(AVAILABLE DATA)

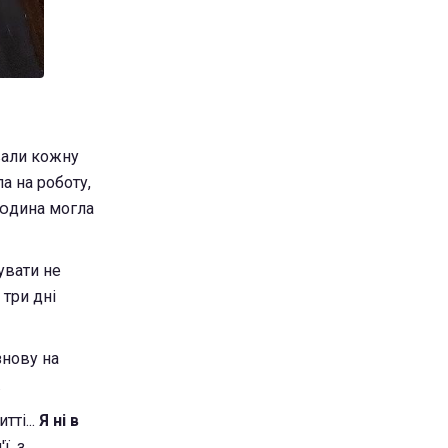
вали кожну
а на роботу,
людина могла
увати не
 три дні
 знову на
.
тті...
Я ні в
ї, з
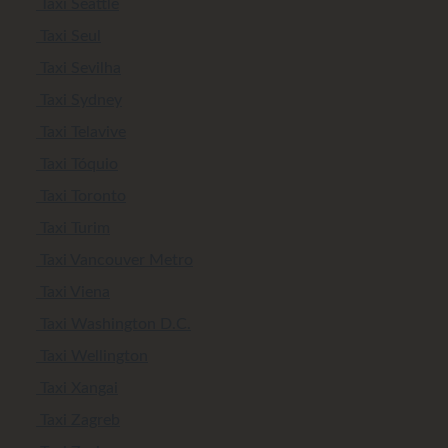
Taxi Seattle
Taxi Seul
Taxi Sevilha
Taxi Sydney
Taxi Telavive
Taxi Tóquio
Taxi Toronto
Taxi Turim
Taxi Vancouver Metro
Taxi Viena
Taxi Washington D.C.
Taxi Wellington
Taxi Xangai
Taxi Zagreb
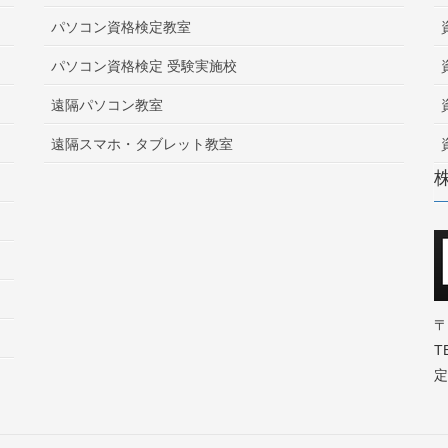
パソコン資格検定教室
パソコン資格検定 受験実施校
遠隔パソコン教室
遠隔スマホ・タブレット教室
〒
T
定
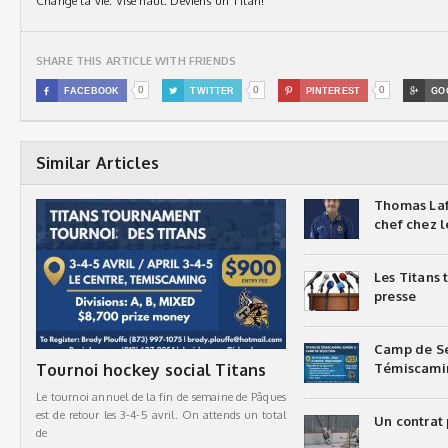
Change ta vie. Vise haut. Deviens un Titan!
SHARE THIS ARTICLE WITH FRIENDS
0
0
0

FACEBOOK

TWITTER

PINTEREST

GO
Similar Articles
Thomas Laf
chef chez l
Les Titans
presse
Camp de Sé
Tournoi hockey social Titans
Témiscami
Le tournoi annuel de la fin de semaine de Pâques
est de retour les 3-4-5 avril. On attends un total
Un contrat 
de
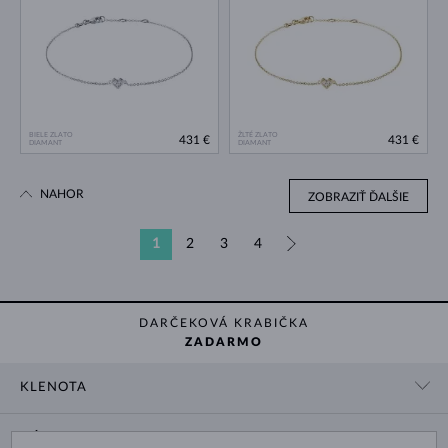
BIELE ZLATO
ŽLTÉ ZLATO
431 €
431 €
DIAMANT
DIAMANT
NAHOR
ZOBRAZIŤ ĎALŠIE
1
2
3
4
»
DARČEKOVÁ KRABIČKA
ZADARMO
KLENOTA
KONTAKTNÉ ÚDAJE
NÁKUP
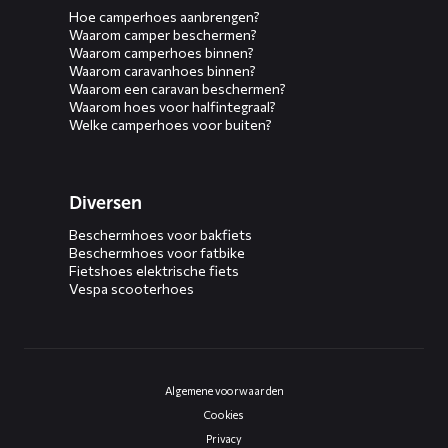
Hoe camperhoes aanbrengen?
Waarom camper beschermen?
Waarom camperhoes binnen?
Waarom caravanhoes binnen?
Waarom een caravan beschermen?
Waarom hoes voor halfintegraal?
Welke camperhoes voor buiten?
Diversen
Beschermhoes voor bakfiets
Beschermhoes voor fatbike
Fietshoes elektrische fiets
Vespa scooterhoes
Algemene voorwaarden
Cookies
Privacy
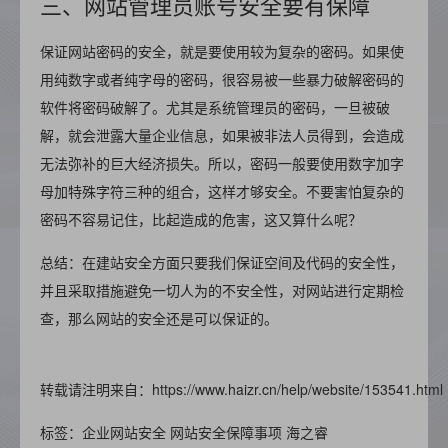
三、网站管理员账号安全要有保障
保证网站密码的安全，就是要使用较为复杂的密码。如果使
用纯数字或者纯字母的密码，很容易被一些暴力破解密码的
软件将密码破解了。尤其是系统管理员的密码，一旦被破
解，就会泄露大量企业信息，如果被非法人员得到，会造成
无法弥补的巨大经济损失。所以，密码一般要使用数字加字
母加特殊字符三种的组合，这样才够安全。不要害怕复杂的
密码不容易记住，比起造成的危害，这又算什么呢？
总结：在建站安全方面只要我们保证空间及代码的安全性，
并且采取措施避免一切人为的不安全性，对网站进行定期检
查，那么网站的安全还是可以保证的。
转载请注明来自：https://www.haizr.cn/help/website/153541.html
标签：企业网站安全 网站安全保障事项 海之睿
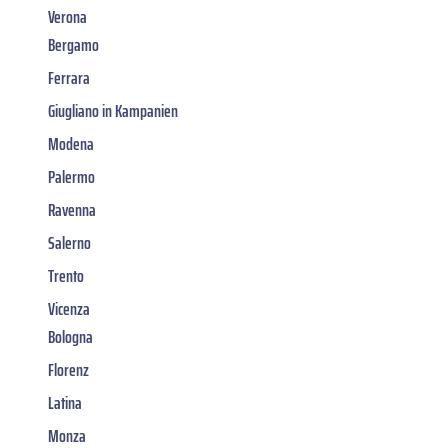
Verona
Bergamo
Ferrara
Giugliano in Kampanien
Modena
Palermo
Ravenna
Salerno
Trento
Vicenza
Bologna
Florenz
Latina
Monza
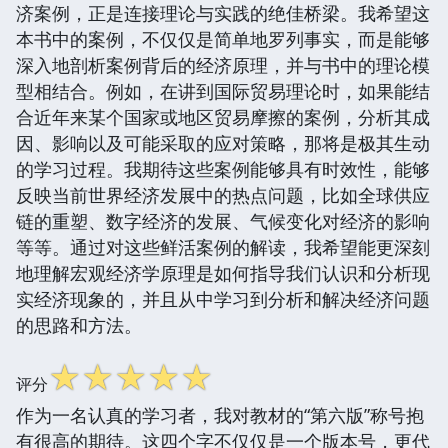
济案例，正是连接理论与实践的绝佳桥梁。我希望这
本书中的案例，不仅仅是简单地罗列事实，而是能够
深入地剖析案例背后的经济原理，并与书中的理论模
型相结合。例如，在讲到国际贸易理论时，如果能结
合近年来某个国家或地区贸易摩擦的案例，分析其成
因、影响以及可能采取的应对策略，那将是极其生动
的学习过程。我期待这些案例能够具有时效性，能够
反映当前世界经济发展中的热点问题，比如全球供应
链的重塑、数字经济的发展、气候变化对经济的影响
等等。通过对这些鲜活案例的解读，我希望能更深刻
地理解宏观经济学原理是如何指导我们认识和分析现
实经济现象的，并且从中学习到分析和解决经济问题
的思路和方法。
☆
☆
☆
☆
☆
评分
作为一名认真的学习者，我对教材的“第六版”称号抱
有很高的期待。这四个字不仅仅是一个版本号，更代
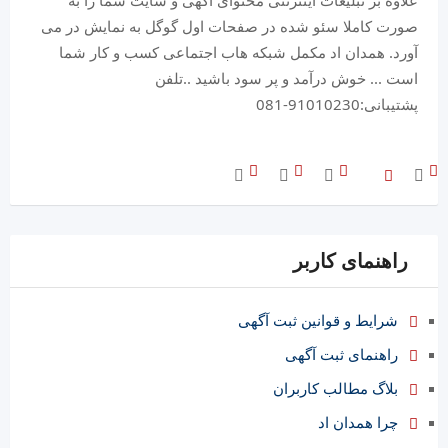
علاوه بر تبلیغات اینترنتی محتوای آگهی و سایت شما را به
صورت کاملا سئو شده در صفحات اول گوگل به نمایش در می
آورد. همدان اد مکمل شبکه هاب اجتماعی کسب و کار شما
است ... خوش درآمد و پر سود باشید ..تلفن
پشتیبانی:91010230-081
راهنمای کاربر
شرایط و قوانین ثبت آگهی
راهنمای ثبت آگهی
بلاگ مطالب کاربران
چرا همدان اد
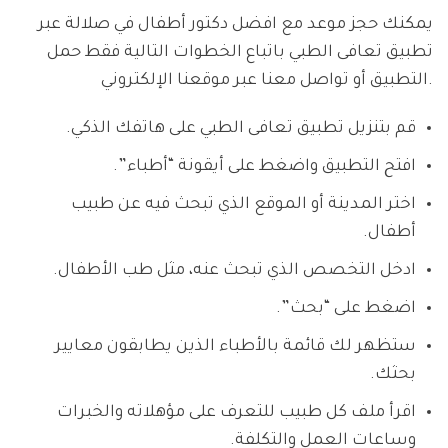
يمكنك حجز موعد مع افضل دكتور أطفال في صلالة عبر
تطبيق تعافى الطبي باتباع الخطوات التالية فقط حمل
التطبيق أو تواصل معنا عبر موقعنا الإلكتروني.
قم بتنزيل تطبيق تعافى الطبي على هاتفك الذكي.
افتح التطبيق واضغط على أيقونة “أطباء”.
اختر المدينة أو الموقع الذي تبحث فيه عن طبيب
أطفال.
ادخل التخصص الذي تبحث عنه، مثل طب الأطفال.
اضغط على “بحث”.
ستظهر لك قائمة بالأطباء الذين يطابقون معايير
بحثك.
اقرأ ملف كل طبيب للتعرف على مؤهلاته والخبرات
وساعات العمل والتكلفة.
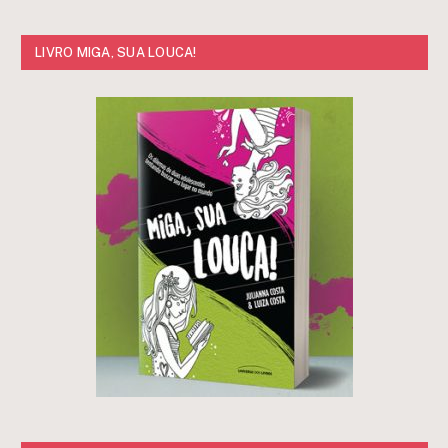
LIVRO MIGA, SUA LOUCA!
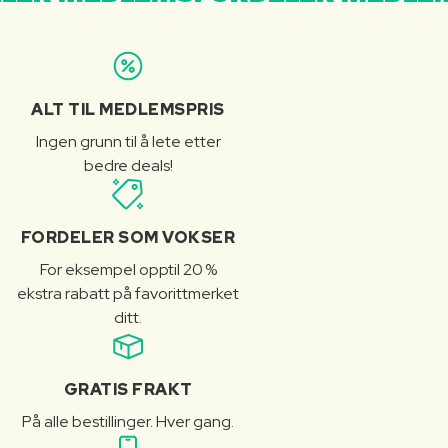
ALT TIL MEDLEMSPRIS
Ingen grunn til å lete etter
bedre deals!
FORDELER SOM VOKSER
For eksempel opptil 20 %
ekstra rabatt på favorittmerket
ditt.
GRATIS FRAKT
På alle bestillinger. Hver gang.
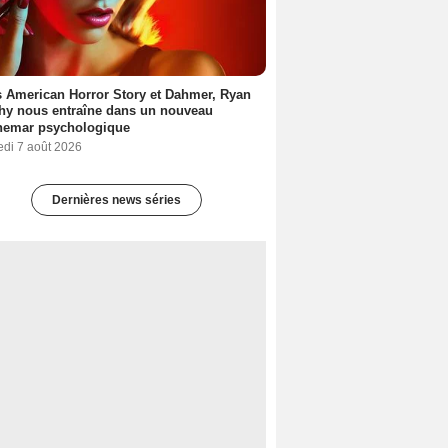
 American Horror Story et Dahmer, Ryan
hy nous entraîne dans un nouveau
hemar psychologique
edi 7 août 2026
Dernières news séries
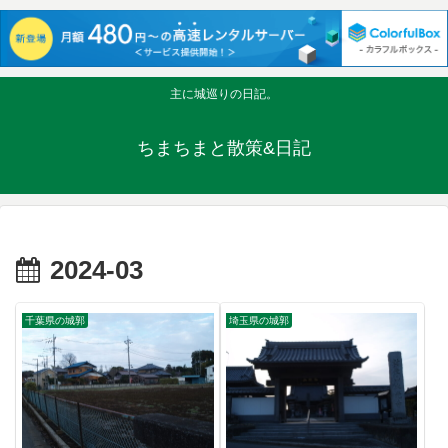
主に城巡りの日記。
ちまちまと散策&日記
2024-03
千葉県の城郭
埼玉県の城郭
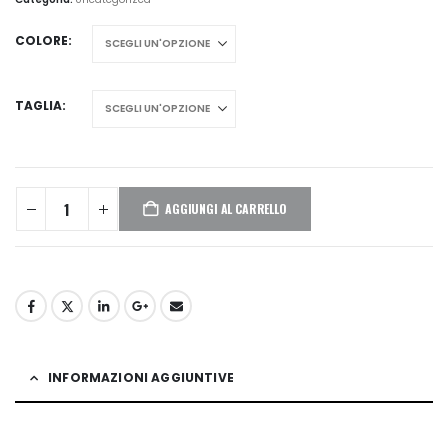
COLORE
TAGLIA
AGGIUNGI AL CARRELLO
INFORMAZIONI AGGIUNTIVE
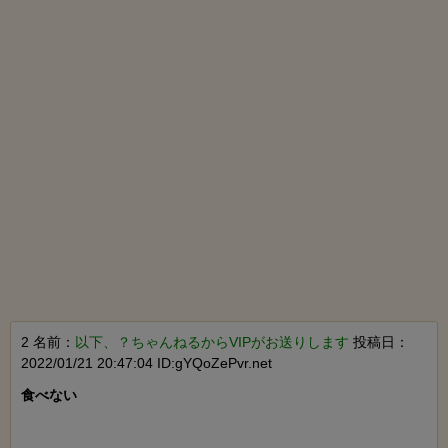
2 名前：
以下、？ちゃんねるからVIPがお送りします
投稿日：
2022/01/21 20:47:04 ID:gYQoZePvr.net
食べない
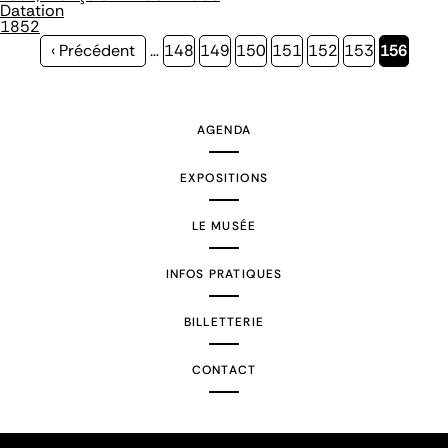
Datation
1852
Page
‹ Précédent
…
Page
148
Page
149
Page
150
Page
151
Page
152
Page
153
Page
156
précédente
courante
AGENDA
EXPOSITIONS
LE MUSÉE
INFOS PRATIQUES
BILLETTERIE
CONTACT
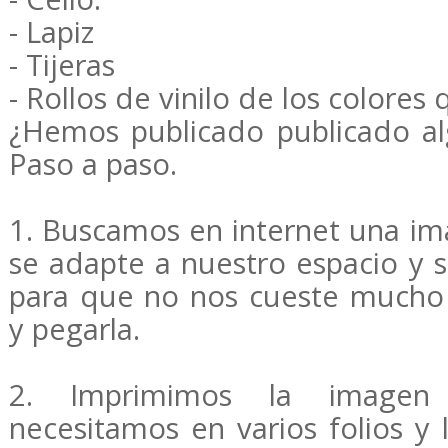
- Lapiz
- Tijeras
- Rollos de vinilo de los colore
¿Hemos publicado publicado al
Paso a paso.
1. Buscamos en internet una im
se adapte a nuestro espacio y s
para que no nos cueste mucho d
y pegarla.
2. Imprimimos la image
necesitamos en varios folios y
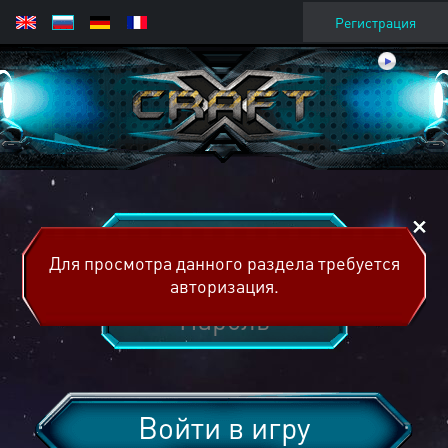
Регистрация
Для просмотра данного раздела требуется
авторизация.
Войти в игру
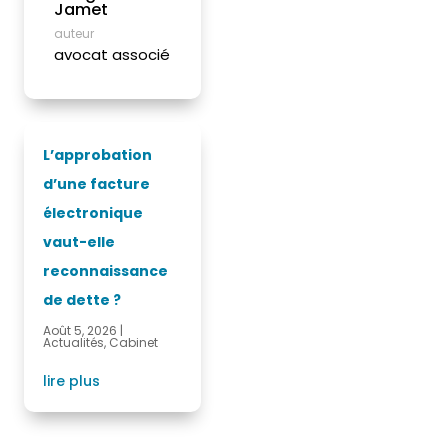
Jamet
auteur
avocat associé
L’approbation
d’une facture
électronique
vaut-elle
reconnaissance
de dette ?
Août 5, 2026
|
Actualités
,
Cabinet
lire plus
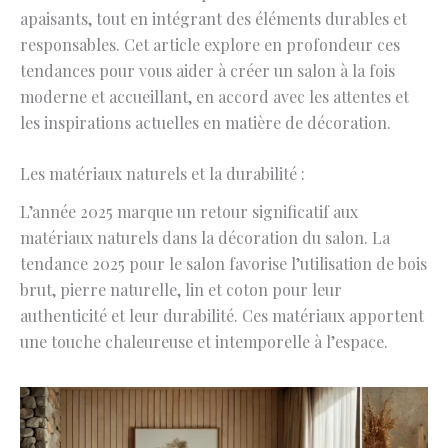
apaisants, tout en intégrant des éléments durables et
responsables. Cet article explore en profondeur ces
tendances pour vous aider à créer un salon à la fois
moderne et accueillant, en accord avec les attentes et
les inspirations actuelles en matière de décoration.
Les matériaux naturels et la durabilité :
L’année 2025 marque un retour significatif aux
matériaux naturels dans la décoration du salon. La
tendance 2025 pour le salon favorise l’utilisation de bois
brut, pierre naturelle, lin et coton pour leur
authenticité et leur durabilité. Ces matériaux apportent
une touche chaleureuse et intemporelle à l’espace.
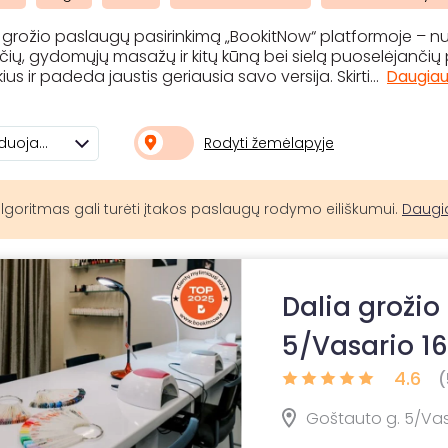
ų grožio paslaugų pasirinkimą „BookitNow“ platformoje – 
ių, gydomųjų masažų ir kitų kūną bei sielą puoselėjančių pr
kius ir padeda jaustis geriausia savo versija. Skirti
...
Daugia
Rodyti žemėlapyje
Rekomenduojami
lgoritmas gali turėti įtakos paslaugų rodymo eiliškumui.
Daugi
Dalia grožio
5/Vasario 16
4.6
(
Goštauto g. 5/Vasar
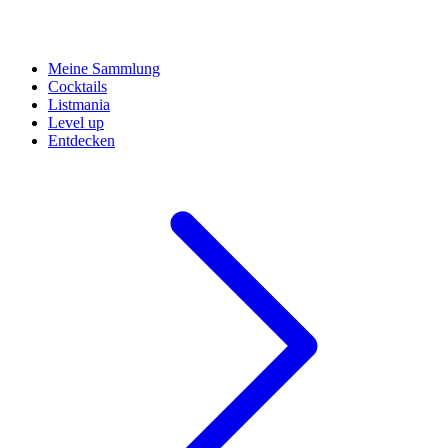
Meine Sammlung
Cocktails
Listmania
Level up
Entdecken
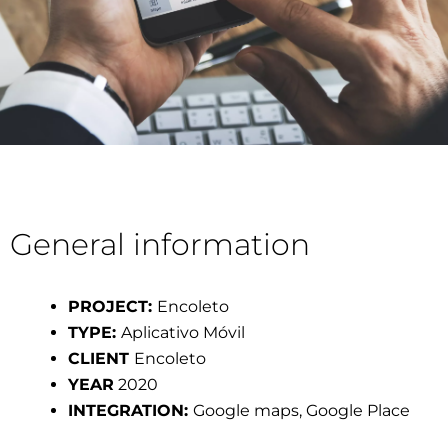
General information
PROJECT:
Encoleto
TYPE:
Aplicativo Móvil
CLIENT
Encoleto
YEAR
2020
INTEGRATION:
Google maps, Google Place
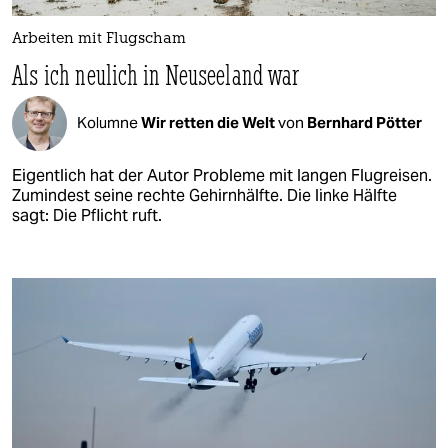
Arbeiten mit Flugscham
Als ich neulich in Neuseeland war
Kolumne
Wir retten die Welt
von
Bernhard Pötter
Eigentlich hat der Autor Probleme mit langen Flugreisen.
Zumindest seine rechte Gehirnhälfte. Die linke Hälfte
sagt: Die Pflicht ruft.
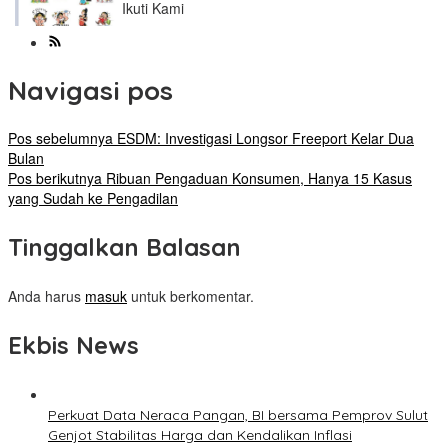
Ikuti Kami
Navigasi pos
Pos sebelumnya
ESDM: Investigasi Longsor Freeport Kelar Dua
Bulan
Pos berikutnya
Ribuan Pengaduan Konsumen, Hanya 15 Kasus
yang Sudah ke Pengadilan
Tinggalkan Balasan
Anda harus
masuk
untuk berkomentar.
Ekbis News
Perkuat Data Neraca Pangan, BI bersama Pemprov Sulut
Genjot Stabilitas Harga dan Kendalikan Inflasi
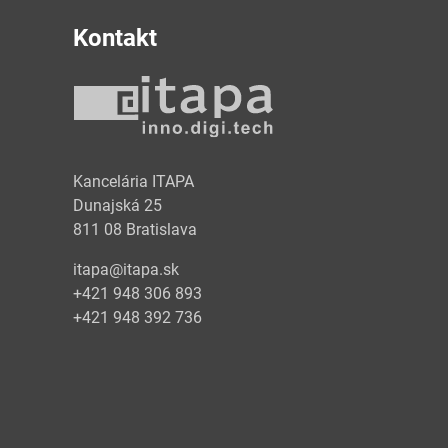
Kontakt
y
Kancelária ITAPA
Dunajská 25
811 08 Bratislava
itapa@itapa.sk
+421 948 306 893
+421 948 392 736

(End AVAILABLE DATA)

## EXERCISE GOAL
Exactly reproduce the lines above, starting at the one that contains "matériaux naturels dans" and ending at the one that contains "Eigentlich hat der", both inclusive; leave the pictures out and add no other lines.

## OUTPUT BELOW
matériaux naturels dans la décoration du salon. La
tendance 2025 pour le salon favorise l’utilisation de bois
brut, pierre naturelle, lin et coton pour leur
authenticité et leur durabilité. Ces matériaux apportent
une touche chaleureuse et intemporelle à l’espace.
ų grožio paslaugų pasirinkimą „BookitNow“ platformoje – 
ių, gydomųjų masažų ir kitų kūną bei sielą puoselėjančių pr
kius ir padeda jaustis geriausia savo versija. Skirti
...
Daugia
Rodyti žemėlapyje
Rekomenduojami
lgoritmas gali turėti įtakos paslaugų rodymo eiliškumui.
Daugi
Dalia grožio
5/Vasario 16
4.6
(
Goštauto g. 5/Vasar
Meine Sammlung
Cocktails
Listmania
Level up
Entdecken
General information
PROJECT:
Encoleto
TYPE:
Aplicativo Móvil
CLIENT
Encoleto
YEAR
2020
INTEGRATION:
Google maps, Google Place
Arbeiten mit Flugscham
Als ich neulich in Neuseeland war
Kolumne
Wir retten die Welt
von
Bernhard Pötter
Eigentlich hat der Autor Probleme mit langen Flugreisen.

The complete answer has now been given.